=== Extracted information ===

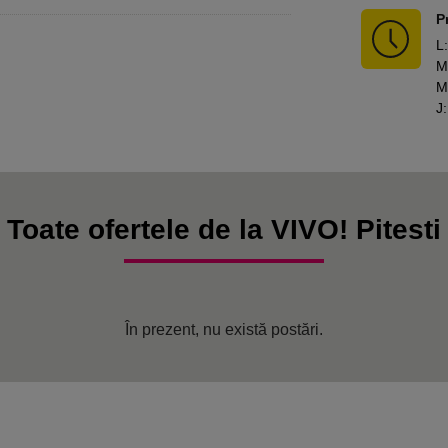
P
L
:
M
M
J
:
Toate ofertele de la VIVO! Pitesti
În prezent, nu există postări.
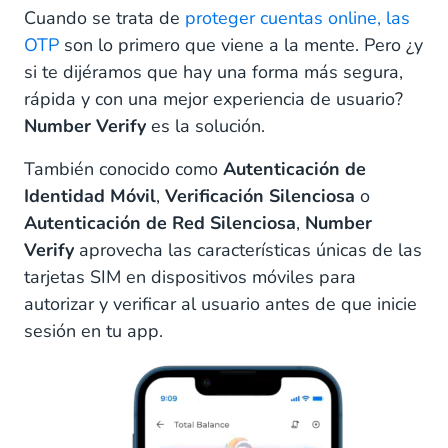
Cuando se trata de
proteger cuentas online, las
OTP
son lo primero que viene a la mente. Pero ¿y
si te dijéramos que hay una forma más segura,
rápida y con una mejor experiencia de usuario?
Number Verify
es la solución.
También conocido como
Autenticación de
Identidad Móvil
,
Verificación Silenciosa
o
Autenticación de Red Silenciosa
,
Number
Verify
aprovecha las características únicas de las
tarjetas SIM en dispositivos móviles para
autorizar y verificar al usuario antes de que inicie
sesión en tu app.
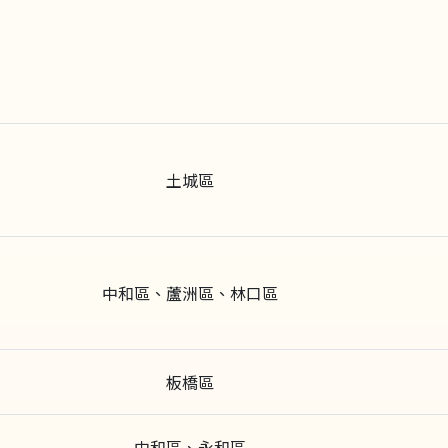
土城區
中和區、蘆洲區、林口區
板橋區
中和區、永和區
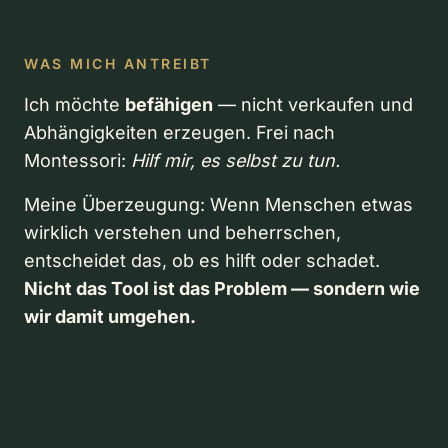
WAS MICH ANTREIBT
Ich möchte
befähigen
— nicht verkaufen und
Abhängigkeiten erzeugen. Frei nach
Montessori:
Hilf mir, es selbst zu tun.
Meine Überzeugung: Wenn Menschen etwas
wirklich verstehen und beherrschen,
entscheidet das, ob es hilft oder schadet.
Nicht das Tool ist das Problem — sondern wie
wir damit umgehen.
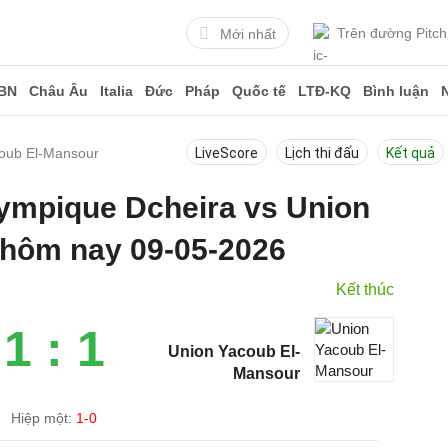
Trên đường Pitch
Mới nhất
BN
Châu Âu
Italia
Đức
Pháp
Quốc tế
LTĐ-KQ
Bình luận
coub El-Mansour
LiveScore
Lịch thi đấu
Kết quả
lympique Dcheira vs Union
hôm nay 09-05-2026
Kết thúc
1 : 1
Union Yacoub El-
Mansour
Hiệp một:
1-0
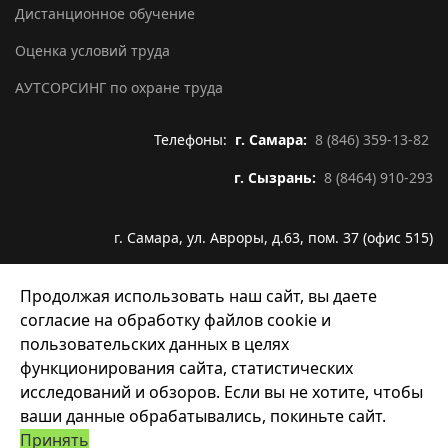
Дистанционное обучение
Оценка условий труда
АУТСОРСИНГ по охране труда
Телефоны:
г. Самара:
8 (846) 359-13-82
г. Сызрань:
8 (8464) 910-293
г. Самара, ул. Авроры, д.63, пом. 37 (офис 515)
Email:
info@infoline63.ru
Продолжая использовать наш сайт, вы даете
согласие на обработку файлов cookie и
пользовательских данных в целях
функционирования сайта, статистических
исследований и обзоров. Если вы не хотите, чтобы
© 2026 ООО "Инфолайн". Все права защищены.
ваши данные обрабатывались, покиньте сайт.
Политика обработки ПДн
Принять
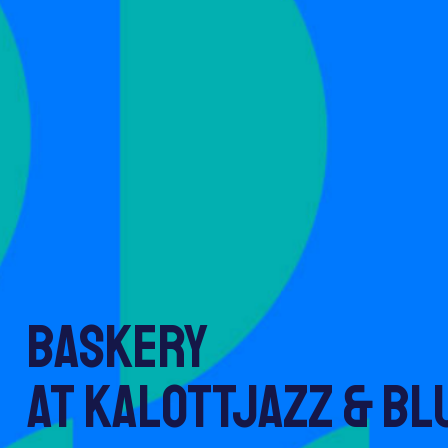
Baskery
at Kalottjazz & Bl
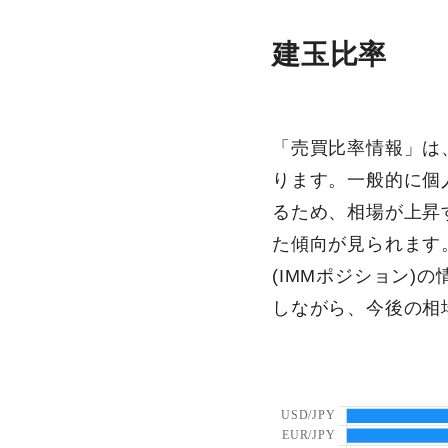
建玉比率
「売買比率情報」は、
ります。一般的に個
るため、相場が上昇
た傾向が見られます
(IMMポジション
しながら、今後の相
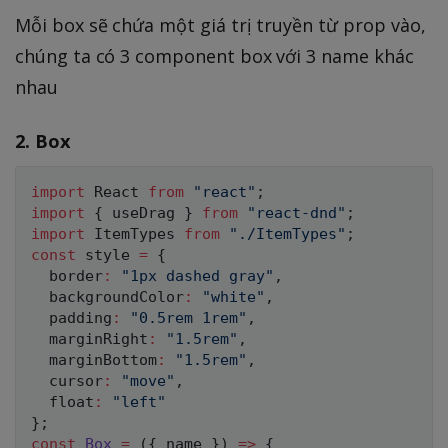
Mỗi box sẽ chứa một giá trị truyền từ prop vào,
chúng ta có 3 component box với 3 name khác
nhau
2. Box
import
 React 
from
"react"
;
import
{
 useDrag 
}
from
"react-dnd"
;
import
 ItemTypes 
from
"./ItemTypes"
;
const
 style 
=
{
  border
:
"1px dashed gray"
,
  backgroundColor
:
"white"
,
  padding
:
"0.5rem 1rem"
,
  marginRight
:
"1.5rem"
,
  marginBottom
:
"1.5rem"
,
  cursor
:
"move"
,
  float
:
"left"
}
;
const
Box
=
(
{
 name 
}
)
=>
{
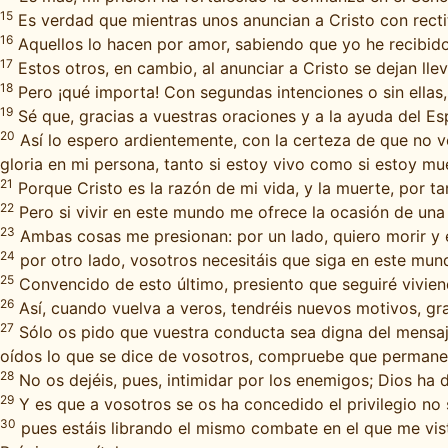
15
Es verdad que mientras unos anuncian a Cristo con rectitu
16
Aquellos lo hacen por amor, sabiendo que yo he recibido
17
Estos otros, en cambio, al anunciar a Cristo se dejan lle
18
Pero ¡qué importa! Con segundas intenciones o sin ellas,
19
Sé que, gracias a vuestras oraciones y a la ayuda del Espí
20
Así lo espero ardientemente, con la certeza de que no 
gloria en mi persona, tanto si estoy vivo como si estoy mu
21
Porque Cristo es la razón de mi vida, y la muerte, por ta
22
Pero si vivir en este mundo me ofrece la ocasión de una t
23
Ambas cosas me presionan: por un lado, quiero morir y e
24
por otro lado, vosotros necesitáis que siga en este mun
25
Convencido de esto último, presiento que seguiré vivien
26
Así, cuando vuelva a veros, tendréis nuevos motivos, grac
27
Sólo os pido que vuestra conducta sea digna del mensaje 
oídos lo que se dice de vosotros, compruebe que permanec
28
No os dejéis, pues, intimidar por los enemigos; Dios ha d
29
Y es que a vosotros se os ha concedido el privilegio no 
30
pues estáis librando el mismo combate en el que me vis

===

Your goal = Lines holding the string "name": find them in the listing above and copy each one.

Result of this exercise =
chúng ta có 3 component box với 3 name khác
 name 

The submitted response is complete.